__Records shown__.
+===+

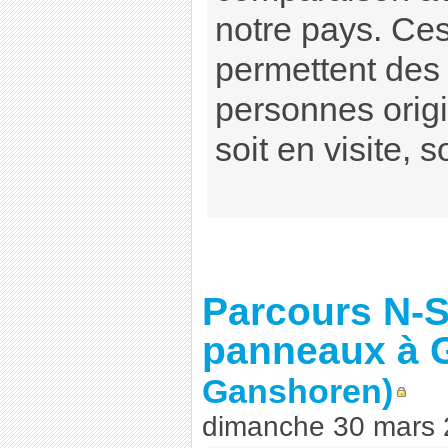
notre pays. Ce
permettent des
personnes origi
soit en visite, so
Parcours N-S
panneaux à 
Ganshoren)
dimanche 30 mars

+===+

Write the material out again exactly. Skip each picture.

notre pays. Ce
permettent des
personnes origi
soit en visite, so
Parcours N-S
panneaux à 
Ganshoren)
dimanche 30 mars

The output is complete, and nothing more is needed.